● Assignment:
Apart from any images, the entries are to be output exactly.
──────────
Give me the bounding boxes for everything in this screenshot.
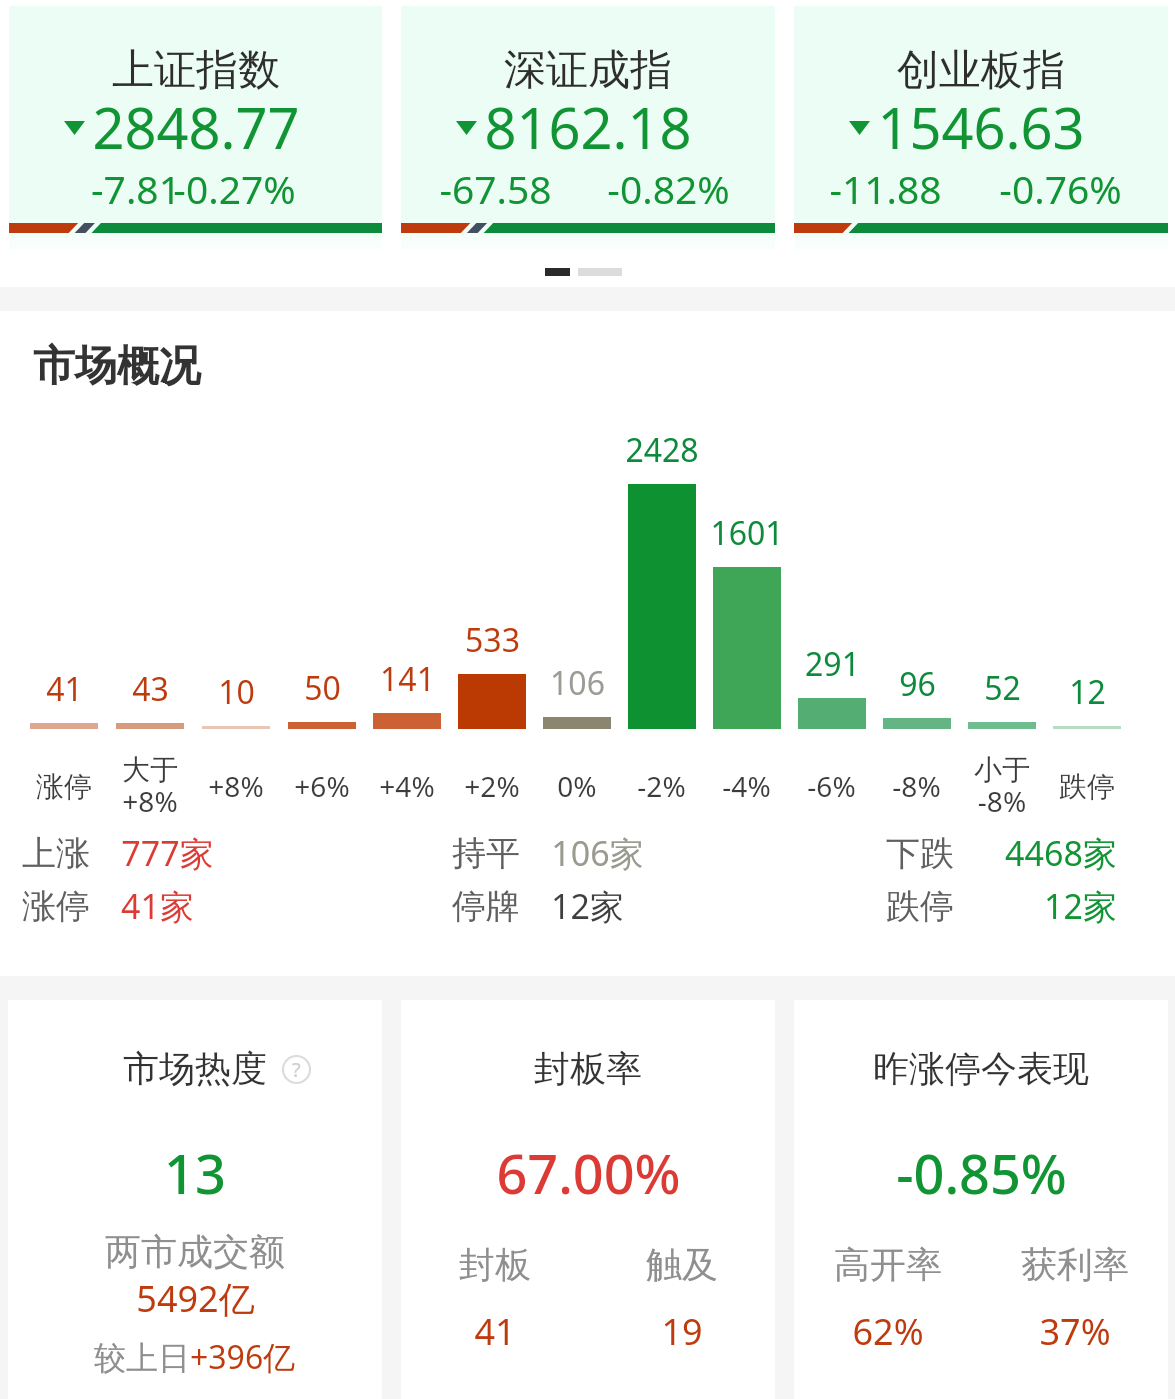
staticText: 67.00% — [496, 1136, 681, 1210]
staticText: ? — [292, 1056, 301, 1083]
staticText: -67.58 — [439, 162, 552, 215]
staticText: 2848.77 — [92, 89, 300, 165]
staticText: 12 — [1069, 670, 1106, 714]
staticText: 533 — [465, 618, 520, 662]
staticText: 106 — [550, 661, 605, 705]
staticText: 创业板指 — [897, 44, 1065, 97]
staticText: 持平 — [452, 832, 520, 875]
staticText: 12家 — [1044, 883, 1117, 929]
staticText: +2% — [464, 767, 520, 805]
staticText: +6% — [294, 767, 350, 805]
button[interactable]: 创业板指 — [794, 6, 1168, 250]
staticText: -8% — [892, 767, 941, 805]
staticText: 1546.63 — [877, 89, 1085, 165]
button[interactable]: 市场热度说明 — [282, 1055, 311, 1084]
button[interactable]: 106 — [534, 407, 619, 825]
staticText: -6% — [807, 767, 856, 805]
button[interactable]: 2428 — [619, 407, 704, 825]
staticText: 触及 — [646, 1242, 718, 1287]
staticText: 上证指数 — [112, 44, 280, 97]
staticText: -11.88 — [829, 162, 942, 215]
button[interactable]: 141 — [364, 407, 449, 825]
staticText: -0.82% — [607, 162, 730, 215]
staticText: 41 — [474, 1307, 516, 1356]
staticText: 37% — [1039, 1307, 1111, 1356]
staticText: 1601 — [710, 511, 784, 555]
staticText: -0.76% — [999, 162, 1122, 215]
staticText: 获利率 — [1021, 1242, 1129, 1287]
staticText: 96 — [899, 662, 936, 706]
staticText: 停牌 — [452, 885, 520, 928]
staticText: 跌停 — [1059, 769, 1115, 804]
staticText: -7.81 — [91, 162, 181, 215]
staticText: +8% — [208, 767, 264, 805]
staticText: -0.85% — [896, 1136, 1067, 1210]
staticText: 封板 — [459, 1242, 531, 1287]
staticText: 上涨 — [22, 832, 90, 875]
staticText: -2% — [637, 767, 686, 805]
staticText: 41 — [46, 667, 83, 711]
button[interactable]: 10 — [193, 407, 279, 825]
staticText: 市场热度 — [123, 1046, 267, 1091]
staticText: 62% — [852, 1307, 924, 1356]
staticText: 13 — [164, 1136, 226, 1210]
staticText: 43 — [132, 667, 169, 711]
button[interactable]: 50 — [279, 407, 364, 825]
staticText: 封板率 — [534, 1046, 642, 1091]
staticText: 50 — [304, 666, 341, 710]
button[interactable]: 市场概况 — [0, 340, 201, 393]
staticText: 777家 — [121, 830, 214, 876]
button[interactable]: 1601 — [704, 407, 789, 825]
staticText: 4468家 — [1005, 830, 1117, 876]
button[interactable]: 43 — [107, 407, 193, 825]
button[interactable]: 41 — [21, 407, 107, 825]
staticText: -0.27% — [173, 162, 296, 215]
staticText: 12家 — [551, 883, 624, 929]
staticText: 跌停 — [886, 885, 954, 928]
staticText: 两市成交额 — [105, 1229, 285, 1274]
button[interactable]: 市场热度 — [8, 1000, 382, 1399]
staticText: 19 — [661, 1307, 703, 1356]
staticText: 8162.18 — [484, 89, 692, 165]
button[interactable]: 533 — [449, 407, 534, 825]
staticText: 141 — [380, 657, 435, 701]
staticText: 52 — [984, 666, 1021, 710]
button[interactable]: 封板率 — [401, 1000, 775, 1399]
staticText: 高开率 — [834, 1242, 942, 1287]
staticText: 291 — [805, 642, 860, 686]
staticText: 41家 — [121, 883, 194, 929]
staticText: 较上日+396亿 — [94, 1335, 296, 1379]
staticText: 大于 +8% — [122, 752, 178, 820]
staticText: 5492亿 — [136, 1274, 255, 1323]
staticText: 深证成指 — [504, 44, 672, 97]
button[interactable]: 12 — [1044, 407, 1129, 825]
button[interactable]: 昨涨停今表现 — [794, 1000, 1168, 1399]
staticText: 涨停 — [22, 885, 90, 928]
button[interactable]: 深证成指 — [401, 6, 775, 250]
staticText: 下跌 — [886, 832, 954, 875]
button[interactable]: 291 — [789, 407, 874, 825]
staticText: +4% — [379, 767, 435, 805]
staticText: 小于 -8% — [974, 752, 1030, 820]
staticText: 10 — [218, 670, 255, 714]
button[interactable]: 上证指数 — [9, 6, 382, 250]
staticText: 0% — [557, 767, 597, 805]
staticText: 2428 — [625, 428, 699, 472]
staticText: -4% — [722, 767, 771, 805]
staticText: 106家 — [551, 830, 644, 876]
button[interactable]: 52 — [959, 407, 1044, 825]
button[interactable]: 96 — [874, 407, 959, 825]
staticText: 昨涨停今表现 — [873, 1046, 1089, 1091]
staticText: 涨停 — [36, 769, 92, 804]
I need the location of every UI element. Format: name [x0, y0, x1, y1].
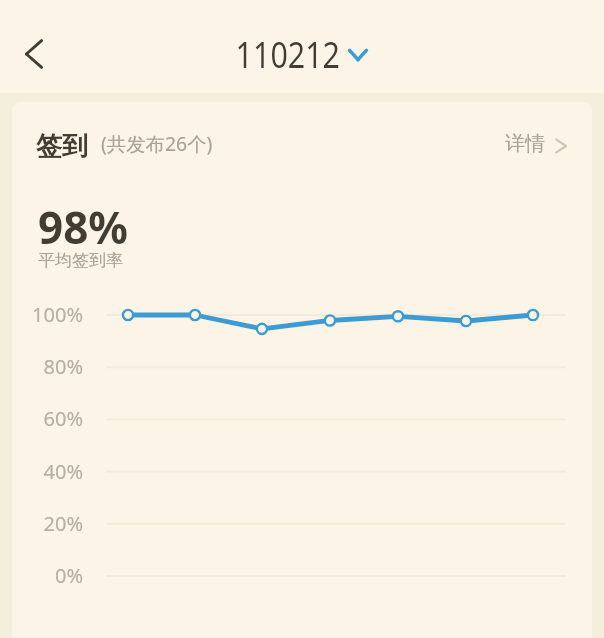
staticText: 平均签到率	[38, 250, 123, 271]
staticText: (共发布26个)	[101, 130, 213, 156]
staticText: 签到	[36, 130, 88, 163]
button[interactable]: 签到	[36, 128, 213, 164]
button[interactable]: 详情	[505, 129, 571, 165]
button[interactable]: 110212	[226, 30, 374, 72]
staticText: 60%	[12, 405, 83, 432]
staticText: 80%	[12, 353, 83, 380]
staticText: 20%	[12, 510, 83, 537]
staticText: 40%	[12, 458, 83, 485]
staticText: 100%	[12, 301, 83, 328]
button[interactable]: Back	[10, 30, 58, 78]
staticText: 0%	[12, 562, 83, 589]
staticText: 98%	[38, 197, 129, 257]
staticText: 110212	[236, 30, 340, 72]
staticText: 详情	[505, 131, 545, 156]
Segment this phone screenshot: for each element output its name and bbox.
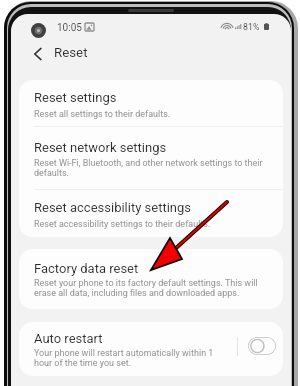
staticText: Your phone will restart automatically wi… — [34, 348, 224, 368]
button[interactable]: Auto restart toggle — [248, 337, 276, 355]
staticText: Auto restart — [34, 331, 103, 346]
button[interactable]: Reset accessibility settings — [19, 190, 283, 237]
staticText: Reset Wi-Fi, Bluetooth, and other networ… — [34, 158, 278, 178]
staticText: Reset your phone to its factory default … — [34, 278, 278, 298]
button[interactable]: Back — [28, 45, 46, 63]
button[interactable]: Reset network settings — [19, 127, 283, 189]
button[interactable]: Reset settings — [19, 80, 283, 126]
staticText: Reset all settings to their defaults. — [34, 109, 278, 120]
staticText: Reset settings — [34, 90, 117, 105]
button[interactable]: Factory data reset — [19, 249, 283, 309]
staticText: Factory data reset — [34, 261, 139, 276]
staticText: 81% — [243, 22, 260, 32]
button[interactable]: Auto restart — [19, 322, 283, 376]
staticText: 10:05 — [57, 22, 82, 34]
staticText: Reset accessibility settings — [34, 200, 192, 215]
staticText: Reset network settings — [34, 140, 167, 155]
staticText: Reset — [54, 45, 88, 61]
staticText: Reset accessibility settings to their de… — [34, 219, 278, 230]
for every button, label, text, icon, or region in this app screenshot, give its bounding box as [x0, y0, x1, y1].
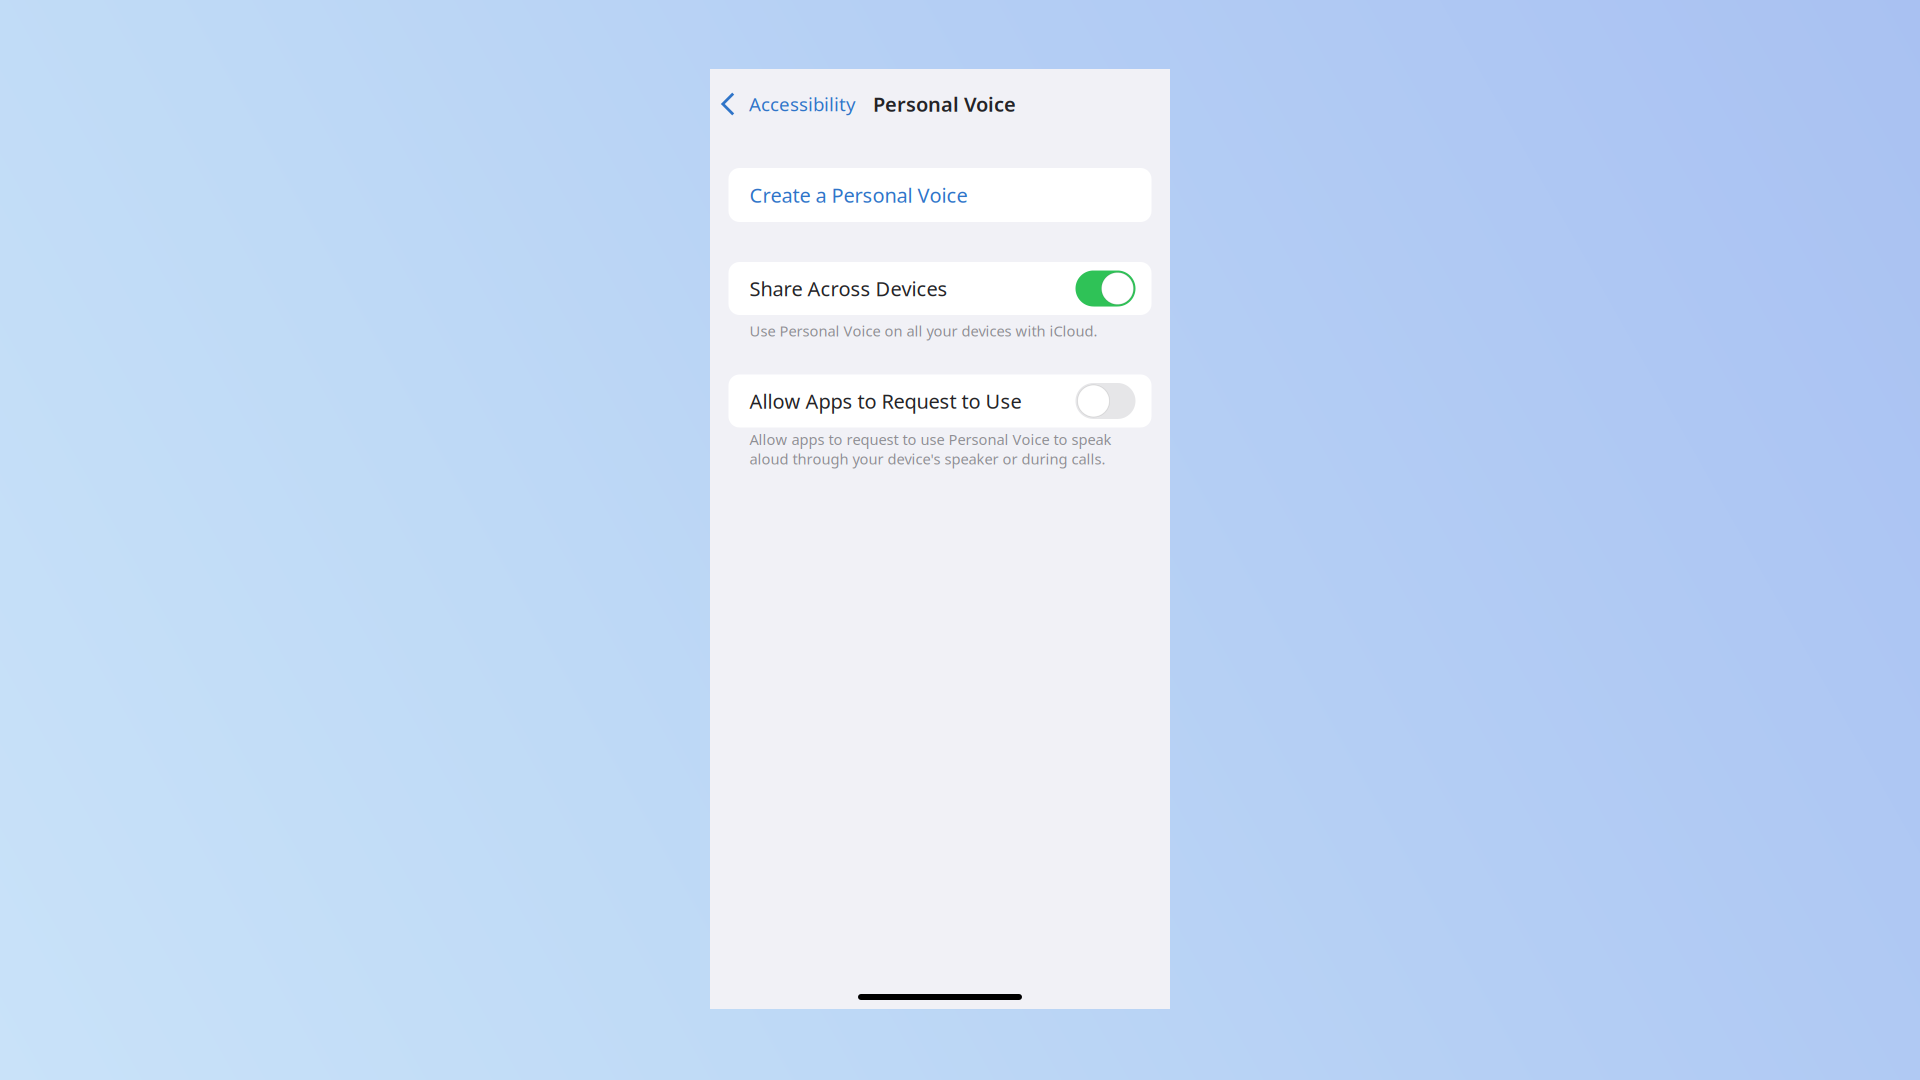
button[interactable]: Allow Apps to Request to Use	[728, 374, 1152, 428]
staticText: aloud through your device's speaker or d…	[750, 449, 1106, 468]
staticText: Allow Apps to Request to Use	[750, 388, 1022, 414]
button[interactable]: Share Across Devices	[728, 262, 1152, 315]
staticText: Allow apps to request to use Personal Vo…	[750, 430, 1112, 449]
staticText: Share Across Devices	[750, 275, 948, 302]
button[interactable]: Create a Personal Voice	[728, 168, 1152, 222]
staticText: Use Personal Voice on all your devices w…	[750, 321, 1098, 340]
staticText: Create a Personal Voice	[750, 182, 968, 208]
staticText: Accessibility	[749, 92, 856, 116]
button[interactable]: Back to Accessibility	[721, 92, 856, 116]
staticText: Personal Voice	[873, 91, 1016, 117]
──────────
● Result below:
Give me the bounding boxes for everything in this screenshot.
staticText: 67.00% — [496, 1136, 681, 1210]
staticText: ? — [292, 1056, 301, 1083]
staticText: -67.58 — [439, 162, 552, 215]
staticText: 2848.77 — [92, 89, 300, 165]
staticText: 12 — [1069, 670, 1106, 714]
staticText: 533 — [465, 618, 520, 662]
staticText: 106 — [550, 661, 605, 705]
staticText: 创业板指 — [897, 44, 1065, 97]
staticText: 持平 — [452, 832, 520, 875]
staticText: 12家 — [1044, 883, 1117, 929]
staticText: +2% — [464, 767, 520, 805]
staticText: +6% — [294, 767, 350, 805]
button[interactable]: 创业板指 — [794, 6, 1168, 250]
staticText: -8% — [892, 767, 941, 805]
staticText: 1546.63 — [877, 89, 1085, 165]
button[interactable]: 市场热度说明 — [282, 1055, 311, 1084]
button[interactable]: 106 — [534, 407, 619, 825]
staticText: -6% — [807, 767, 856, 805]
button[interactable]: 2428 — [619, 407, 704, 825]
staticText: 触及 — [646, 1242, 718, 1287]
staticText: 上证指数 — [112, 44, 280, 97]
staticText: -11.88 — [829, 162, 942, 215]
button[interactable]: 141 — [364, 407, 449, 825]
staticText: -0.82% — [607, 162, 730, 215]
staticText: 41 — [474, 1307, 516, 1356]
staticText: 37% — [1039, 1307, 1111, 1356]
staticText: 1601 — [710, 511, 784, 555]
staticText: -0.76% — [999, 162, 1122, 215]
staticText: 获利率 — [1021, 1242, 1129, 1287]
staticText: 96 — [899, 662, 936, 706]
staticText: 停牌 — [452, 885, 520, 928]
staticText: 跌停 — [1059, 769, 1115, 804]
staticText: -7.81 — [91, 162, 181, 215]
staticText: +8% — [208, 767, 264, 805]
staticText: -0.85% — [896, 1136, 1067, 1210]
staticText: 封板 — [459, 1242, 531, 1287]
staticText: 上涨 — [22, 832, 90, 875]
staticText: -2% — [637, 767, 686, 805]
staticText: 41 — [46, 667, 83, 711]
button[interactable]: 10 — [193, 407, 279, 825]
staticText: 市场热度 — [123, 1046, 267, 1091]
staticText: 62% — [852, 1307, 924, 1356]
staticText: 13 — [164, 1136, 226, 1210]
staticText: 43 — [132, 667, 169, 711]
button[interactable]: 50 — [279, 407, 364, 825]
staticText: 封板率 — [534, 1046, 642, 1091]
staticText: 50 — [304, 666, 341, 710]
button[interactable]: 市场概况 — [0, 340, 201, 393]
staticText: 777家 — [121, 830, 214, 876]
button[interactable]: 1601 — [704, 407, 789, 825]
staticText: 4468家 — [1005, 830, 1117, 876]
button[interactable]: 43 — [107, 407, 193, 825]
button[interactable]: 41 — [21, 407, 107, 825]
staticText: -0.27% — [173, 162, 296, 215]
staticText: 12家 — [551, 883, 624, 929]
staticText: 跌停 — [886, 885, 954, 928]
staticText: 两市成交额 — [105, 1229, 285, 1274]
button[interactable]: 市场热度 — [8, 1000, 382, 1399]
staticText: 19 — [661, 1307, 703, 1356]
staticText: 8162.18 — [484, 89, 692, 165]
button[interactable]: 533 — [449, 407, 534, 825]
staticText: 141 — [380, 657, 435, 701]
staticText: 52 — [984, 666, 1021, 710]
button[interactable]: 封板率 — [401, 1000, 775, 1399]
staticText: 高开率 — [834, 1242, 942, 1287]
staticText: 291 — [805, 642, 860, 686]
staticText: 41家 — [121, 883, 194, 929]
staticText: 较上日+396亿 — [94, 1335, 296, 1379]
staticText: 大于 +8% — [122, 752, 178, 820]
staticText: 5492亿 — [136, 1274, 255, 1323]
staticText: 深证成指 — [504, 44, 672, 97]
button[interactable]: 12 — [1044, 407, 1129, 825]
button[interactable]: 昨涨停今表现 — [794, 1000, 1168, 1399]
staticText: 涨停 — [22, 885, 90, 928]
button[interactable]: 深证成指 — [401, 6, 775, 250]
staticText: 下跌 — [886, 832, 954, 875]
button[interactable]: 291 — [789, 407, 874, 825]
staticText: +4% — [379, 767, 435, 805]
staticText: 小于 -8% — [974, 752, 1030, 820]
staticText: 10 — [218, 670, 255, 714]
button[interactable]: 上证指数 — [9, 6, 382, 250]
staticText: 0% — [557, 767, 597, 805]
staticText: 2428 — [625, 428, 699, 472]
staticText: -4% — [722, 767, 771, 805]
staticText: 106家 — [551, 830, 644, 876]
button[interactable]: 52 — [959, 407, 1044, 825]
button[interactable]: 96 — [874, 407, 959, 825]
staticText: 昨涨停今表现 — [873, 1046, 1089, 1091]
staticText: 涨停 — [36, 769, 92, 804]
I need the location of every UI element. Format: name [x0, y0, x1, y1].
staticText: 平均签到率	[38, 250, 123, 271]
staticText: (共发布26个)	[101, 130, 213, 156]
staticText: 签到	[36, 130, 88, 163]
button[interactable]: 签到	[36, 128, 213, 164]
button[interactable]: 详情	[505, 129, 571, 165]
button[interactable]: 110212	[226, 30, 374, 72]
staticText: 60%	[12, 405, 83, 432]
staticText: 80%	[12, 353, 83, 380]
staticText: 20%	[12, 510, 83, 537]
staticText: 40%	[12, 458, 83, 485]
staticText: 100%	[12, 301, 83, 328]
button[interactable]: Back	[10, 30, 58, 78]
staticText: 0%	[12, 562, 83, 589]
staticText: 98%	[38, 197, 129, 257]
staticText: 110212	[236, 30, 340, 72]
staticText: 详情	[505, 131, 545, 156]
Segment this phone screenshot: for each element output its name and bbox.
staticText: Your phone will restart automatically wi… — [34, 348, 224, 368]
button[interactable]: Auto restart toggle — [248, 337, 276, 355]
staticText: Auto restart — [34, 331, 103, 346]
button[interactable]: Reset accessibility settings — [19, 190, 283, 237]
staticText: Reset Wi-Fi, Bluetooth, and other networ… — [34, 158, 278, 178]
staticText: Reset your phone to its factory default … — [34, 278, 278, 298]
button[interactable]: Back — [28, 45, 46, 63]
button[interactable]: Reset network settings — [19, 127, 283, 189]
button[interactable]: Reset settings — [19, 80, 283, 126]
staticText: Reset all settings to their defaults. — [34, 109, 278, 120]
staticText: Reset settings — [34, 90, 117, 105]
button[interactable]: Factory data reset — [19, 249, 283, 309]
staticText: Factory data reset — [34, 261, 139, 276]
staticText: 81% — [243, 22, 260, 32]
button[interactable]: Auto restart — [19, 322, 283, 376]
staticText: 10:05 — [57, 22, 82, 34]
staticText: Reset accessibility settings — [34, 200, 192, 215]
staticText: Reset network settings — [34, 140, 167, 155]
staticText: Reset — [54, 45, 88, 61]
staticText: Reset accessibility settings to their de… — [34, 219, 278, 230]
for every button, label, text, icon, or region in this app screenshot, give its bounding box as [x0, y0, x1, y1].
button[interactable]: Allow Apps to Request to Use	[728, 374, 1152, 428]
staticText: aloud through your device's speaker or d…	[750, 449, 1106, 468]
staticText: Allow Apps to Request to Use	[750, 388, 1022, 414]
button[interactable]: Share Across Devices	[728, 262, 1152, 315]
staticText: Allow apps to request to use Personal Vo…	[750, 430, 1112, 449]
staticText: Share Across Devices	[750, 275, 948, 302]
button[interactable]: Create a Personal Voice	[728, 168, 1152, 222]
staticText: Use Personal Voice on all your devices w…	[750, 321, 1098, 340]
staticText: Create a Personal Voice	[750, 182, 968, 208]
staticText: Accessibility	[749, 92, 856, 116]
button[interactable]: Back to Accessibility	[721, 92, 856, 116]
staticText: Personal Voice	[873, 91, 1016, 117]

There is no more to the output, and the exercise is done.